• **YOUR TASK**
Determine how many lines below hold the string "curve". Reply with the number alone.

• **GIVEN ENTRIES**
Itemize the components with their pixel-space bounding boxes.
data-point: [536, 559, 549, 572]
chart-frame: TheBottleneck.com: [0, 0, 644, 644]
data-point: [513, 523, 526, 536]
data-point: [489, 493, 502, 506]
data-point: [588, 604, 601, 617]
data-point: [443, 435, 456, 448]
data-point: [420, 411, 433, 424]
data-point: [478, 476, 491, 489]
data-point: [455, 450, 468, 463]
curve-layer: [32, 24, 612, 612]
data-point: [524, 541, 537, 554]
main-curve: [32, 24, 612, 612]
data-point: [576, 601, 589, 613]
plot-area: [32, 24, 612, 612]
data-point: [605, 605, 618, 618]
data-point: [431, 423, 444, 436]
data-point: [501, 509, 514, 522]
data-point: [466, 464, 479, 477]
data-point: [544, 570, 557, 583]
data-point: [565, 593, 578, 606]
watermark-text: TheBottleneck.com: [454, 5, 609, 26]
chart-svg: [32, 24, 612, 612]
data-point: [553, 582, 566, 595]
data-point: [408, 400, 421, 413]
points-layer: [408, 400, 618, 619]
==
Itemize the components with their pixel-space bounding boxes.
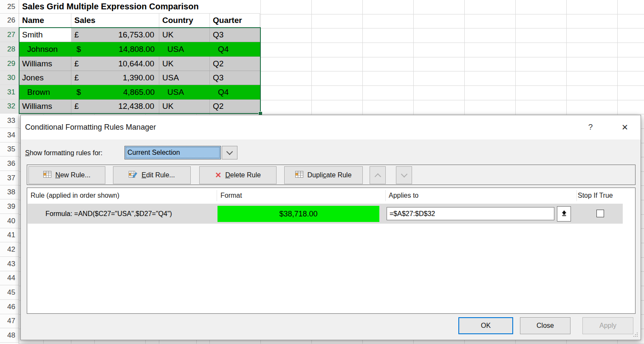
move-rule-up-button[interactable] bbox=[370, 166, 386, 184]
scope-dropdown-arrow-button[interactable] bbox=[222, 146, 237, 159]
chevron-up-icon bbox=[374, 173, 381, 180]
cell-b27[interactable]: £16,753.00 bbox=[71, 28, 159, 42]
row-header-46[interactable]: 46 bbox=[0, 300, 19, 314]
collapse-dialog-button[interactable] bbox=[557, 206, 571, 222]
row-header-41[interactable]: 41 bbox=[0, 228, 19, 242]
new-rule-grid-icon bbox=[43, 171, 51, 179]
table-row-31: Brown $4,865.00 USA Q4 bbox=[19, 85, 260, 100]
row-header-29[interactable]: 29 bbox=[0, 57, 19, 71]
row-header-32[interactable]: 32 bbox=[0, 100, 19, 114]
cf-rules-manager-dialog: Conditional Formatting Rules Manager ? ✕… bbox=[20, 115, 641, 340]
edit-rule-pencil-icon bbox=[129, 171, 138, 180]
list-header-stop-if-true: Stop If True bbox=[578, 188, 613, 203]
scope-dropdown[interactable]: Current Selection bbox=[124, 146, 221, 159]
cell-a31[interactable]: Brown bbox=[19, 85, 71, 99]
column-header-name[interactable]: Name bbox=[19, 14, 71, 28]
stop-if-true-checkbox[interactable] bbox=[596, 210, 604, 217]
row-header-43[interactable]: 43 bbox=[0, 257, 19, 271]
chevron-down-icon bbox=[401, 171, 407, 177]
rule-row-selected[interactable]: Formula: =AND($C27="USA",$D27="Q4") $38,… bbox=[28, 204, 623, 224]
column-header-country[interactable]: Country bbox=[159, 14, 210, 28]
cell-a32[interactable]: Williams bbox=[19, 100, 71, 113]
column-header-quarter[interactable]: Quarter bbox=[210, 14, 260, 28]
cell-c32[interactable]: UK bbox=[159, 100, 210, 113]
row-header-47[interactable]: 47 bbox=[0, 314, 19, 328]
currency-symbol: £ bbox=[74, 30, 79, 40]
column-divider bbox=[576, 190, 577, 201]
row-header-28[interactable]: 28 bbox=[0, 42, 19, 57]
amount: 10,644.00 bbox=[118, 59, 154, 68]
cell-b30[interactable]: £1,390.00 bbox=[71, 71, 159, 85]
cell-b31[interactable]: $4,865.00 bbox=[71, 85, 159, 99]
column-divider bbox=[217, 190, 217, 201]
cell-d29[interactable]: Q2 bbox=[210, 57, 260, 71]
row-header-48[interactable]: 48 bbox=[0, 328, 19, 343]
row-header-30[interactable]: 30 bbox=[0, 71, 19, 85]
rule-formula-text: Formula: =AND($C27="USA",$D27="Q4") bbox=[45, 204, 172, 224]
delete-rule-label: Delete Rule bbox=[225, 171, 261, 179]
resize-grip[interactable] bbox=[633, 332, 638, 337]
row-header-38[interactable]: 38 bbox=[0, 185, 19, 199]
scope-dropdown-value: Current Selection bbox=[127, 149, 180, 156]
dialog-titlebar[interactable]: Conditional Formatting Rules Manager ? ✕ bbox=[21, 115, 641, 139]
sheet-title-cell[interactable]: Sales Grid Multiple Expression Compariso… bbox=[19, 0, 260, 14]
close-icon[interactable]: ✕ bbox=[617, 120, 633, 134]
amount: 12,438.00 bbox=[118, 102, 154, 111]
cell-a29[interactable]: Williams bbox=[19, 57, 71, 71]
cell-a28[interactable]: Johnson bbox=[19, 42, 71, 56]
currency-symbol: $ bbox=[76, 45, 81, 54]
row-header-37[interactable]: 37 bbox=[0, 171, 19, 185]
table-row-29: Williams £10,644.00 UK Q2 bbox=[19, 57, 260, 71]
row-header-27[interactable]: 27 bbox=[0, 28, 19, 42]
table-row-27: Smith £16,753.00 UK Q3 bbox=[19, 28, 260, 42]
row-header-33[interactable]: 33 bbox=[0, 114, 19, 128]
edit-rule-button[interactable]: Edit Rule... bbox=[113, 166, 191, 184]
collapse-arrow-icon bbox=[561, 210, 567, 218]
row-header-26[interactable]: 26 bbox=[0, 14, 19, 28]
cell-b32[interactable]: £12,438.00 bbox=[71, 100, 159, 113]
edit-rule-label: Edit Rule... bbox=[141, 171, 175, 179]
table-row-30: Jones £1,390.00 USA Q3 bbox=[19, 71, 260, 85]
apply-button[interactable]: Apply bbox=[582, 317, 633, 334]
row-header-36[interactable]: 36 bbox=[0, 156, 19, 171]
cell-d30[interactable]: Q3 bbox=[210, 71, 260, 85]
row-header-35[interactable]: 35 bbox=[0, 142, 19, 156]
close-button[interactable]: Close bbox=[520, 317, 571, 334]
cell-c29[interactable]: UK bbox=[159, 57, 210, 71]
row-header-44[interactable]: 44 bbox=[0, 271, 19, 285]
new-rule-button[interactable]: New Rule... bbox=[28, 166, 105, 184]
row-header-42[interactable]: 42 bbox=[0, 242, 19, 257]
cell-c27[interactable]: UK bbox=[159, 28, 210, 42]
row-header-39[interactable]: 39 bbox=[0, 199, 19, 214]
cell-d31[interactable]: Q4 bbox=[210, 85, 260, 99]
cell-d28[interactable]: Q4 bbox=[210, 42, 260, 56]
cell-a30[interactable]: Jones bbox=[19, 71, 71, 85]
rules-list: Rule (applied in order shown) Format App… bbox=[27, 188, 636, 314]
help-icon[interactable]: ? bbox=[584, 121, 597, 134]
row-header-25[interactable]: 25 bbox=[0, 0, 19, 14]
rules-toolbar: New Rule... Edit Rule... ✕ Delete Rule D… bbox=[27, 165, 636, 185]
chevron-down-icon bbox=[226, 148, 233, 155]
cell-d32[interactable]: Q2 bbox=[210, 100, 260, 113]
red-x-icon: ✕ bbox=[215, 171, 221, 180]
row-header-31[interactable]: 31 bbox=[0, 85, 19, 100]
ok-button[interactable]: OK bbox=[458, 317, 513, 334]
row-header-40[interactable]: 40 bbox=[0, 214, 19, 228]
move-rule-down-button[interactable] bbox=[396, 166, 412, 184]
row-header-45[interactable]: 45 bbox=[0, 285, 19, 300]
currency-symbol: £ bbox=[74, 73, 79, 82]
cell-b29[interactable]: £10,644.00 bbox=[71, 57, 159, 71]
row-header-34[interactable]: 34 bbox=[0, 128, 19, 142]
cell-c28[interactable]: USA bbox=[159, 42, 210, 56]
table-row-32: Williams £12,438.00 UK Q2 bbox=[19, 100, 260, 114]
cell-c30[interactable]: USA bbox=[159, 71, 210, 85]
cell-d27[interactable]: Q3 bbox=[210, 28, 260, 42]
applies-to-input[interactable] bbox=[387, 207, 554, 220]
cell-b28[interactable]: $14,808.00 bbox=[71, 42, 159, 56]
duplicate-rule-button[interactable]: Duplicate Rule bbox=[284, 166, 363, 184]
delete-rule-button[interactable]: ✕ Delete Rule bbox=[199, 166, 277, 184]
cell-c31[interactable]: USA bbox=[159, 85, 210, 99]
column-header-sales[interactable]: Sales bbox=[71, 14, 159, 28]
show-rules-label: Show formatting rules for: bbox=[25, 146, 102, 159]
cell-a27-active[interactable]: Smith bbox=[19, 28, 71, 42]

• **ANSWER**
2